[TASK ITEM] Reprint the whole of the data exactly.

Dataset entries

--------

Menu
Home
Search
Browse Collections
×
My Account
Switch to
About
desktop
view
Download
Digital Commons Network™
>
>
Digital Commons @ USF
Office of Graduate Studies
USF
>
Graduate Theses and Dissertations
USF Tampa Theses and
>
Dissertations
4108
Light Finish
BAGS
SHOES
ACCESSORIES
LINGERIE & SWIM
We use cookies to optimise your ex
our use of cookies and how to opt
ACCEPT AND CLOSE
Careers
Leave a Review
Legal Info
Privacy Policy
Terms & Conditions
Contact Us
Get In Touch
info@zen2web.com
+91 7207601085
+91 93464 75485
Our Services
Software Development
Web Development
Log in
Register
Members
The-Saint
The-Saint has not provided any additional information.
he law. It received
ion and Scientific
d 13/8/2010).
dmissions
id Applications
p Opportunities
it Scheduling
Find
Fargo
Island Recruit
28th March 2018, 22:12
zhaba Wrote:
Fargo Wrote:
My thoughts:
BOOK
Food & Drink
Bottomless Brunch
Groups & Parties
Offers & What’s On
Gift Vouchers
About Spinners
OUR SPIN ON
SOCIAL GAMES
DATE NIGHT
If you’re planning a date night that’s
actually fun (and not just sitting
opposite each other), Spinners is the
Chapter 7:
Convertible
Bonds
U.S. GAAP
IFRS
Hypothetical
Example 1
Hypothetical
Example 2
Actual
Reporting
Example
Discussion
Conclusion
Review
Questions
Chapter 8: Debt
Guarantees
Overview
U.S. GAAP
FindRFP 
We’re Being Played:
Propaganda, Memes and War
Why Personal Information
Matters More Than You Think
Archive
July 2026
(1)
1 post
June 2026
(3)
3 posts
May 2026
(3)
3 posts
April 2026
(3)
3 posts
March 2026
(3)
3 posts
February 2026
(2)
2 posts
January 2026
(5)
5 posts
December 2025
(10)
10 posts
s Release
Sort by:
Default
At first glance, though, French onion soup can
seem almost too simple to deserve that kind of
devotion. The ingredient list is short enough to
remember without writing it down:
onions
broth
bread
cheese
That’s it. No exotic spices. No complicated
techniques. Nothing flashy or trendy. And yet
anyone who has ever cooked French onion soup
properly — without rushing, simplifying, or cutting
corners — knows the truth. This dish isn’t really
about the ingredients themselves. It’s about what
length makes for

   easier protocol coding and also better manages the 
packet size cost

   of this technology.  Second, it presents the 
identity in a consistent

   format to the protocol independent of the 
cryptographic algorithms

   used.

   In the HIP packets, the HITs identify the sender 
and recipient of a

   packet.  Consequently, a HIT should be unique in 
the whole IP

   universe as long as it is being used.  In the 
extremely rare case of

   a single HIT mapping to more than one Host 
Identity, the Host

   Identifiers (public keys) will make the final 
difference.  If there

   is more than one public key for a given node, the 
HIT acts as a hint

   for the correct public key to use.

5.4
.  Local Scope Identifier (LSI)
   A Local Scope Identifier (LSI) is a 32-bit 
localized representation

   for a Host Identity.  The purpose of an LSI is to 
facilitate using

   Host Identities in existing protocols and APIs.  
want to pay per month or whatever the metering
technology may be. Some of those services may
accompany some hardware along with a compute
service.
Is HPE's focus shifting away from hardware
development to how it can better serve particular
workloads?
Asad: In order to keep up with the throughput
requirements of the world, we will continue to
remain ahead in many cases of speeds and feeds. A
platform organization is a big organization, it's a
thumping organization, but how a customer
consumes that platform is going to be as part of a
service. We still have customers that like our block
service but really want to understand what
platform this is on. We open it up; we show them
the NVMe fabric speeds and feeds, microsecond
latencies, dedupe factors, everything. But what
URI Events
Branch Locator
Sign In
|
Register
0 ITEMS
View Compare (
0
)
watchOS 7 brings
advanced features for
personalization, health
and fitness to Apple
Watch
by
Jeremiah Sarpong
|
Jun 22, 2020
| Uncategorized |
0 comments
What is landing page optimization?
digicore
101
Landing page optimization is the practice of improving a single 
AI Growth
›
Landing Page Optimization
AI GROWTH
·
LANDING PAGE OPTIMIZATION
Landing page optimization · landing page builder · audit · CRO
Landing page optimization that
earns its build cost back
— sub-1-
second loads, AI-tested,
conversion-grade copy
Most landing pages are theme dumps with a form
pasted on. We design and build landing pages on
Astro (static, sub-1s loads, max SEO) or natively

--------

[EXERCISE OUTPUT]
Menu
Home
Search
Browse Collections
×
My Account
Switch to
About
desktop
view
Download
Digital Commons Network™
>
>
Digital Commons @ USF
Office of Graduate Studies
USF
>
Graduate Theses and Dissertations
USF Tampa Theses and
>
Dissertations
4108
Light Finish
BAGS
SHOES
ACCESSORIES
LINGERIE & SWIM
We use cookies to optimise your ex
our use of cookies and how to opt
ACCEPT AND CLOSE
Careers
Leave a Review
Legal Info
Privacy Policy
Terms & Conditions
Contact Us
Get In Touch
info@zen2web.com
+91 7207601085
+91 93464 75485
Our Services
Software Development
Web Development
Log in
Register
Members
The-Saint
The-Saint has not provided any additional information.
he law. It received
ion and Scientific
d 13/8/2010).
dmissions
id Applications
p Opportunities
it Scheduling
Find
Fargo
Island Recruit
28th March 2018, 22:12
zhaba Wrote:
Fargo Wrote:
My thoughts:
BOOK
Food & Drink
Bottomless Brunch
Groups & Parties
Offers & What’s On
Gift Vouchers
About Spinners
OUR SPIN ON
SOCIAL GAMES
DATE NIGHT
If you’re planning a date night that’s
actually fun (and not just sitting
opposite each other), Spinners is the
Chapter 7:
Convertible
Bonds
U.S. GAAP
IFRS
Hypothetical
Example 1
Hypothetical
Example 2
Actual
Reporting
Example
Discussion
Conclusion
Review
Questions
Chapter 8: Debt
Guarantees
Overview
U.S. GAAP
FindRFP 
We’re Being Played:
Propaganda, Memes and War
Why Personal Information
Matters More Than You Think
Archive
July 2026
(1)
1 post
June 2026
(3)
3 posts
May 2026
(3)
3 posts
April 2026
(3)
3 posts
March 2026
(3)
3 posts
February 2026
(2)
2 posts
January 2026
(5)
5 posts
December 2025
(10)
10 posts
s Release
Sort by:
Default
At first glance, though, French onion soup can
seem almost too simple to deserve that kind of
devotion. The ingredient list is short enough to
remember without writing it down:
onions
broth
bread
cheese
That’s it. No exotic spices. No complicated
techniques. Nothing flashy or trendy. And yet
anyone who has ever cooked French onion soup
properly — without rushing, simplifying, or cutting
corners — knows the truth. This dish isn’t really
about the ingredients themselves. It’s about what
length makes for

   easier protocol coding and also better manages the 
packet size cost

   of this technology.  Second, it presents the 
identity in a consistent

   format to the protocol independent of the 
cryptographic algorithms

   used.

   In the HIP packets, the HITs identify the sender 
and recipient of a

   packet.  Consequently, a HIT should be unique in 
the whole IP

   universe as long as it is being used.  In the 
extremely rare case of

   a single HIT mapping to more than one Host 
Identity, the Host

   Identifiers (public keys) will make the final 
difference.  If there

   is more than one public key for a given node, the 
HIT acts as a hint

   for the correct public key to use.

5.4
.  Local Scope Identifier (LSI)
   A Local Scope Identifier (LSI) is a 32-bit 
localized representation

   for a Host Identity.  The purpose of an LSI is to 
facilitate using

   Host Identities in existing protocols and APIs.  
want to pay per month or whatever the metering
technology may be. Some of those services may
accompany some hardware along with a compute
service.
Is HPE's focus shifting away from hardware
development to how it can better serve particular
workloads?
Asad: In order to keep up with the throughput
requirements of the world, we will continue to
remain ahead in many cases of speeds and feeds. A
platform organization is a big organization, it's a
thumping organization, but how a customer
consumes that platform is going to be as part of a
service. We still have customers that like our block
service but really want to understand what
platform this is on. We open it up; we show them
the NVMe fabric speeds and feeds, microsecond
latencies, dedupe factors, everything. But what
URI Events
Branch Locator
Sign In
|
Register
0 ITEMS
View Compare (
0
)
watchOS 7 brings
advanced features for
personalization, health
and fitness to Apple
Watch
by
Jeremiah Sarpong
|
Jun 22, 2020
| Uncategorized |
0 comments
What is landing page optimization?
digicore
101
Landing page optimization is the practice of improving a single 
AI Growth
›
Landing Page Optimization
AI GROWTH
·
LANDING PAGE OPTIMIZATION
Landing page optimization · landing page builder · audit · CRO
Landing page optimization that
earns its build cost back
— sub-1-
second loads, AI-tested,
conversion-grade copy
Most landing pages are theme dumps with a form
pasted on. We design and build landing pages on
Astro (static, sub-1s loads, max SEO) or natively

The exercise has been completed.